▶ DATA PROVIDED
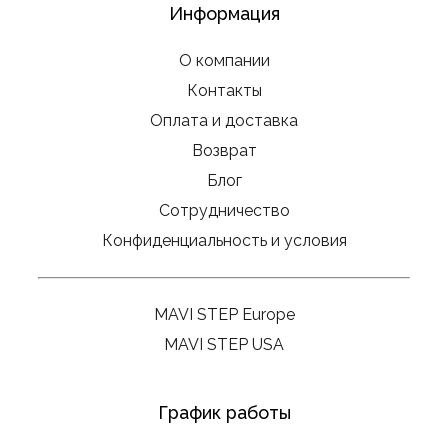
Информация
О компании
Контакты
Оплата и доставка
Возврат
Блог
Сотрудничество
Конфиденциальность и условия
MAVI STEP Europe
MAVI STEP USA
График работы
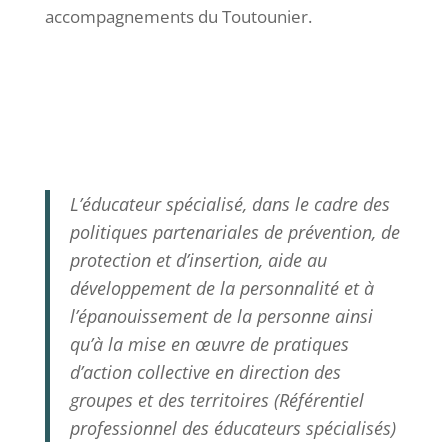
accompagnements du Toutounier.
L’éducateur spécialisé, dans le cadre des
politiques partenariales de prévention, de
protection et d’insertion, aide au
développement de la personnalité et à
l’épanouissement de la personne ainsi
qu’à la mise en œuvre de pratiques
d’action collective en direction des
groupes et des territoires (
Référentiel
professionnel des éducateurs spécialisés)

▶ WORK TO BE COMPLETED
Repeat the preceding records exactly but drop the images.

▶ ANSWER BOX
Информация
О компании
Контакты
Оплата и доставка
Возврат
Блог
Сотрудничество
Конфиденциальность и условия
MAVI STEP Europe
MAVI STEP USA
График работы
accompagnements du Toutounier.
L’éducateur spécialisé, dans le cadre des
politiques partenariales de prévention, de
protection et d’insertion, aide au
développement de la personnalité et à
l’épanouissement de la personne ainsi
qu’à la mise en œuvre de pratiques
d’action collective en direction des
groupes et des territoires (
Référentiel
professionnel des éducateurs spécialisés)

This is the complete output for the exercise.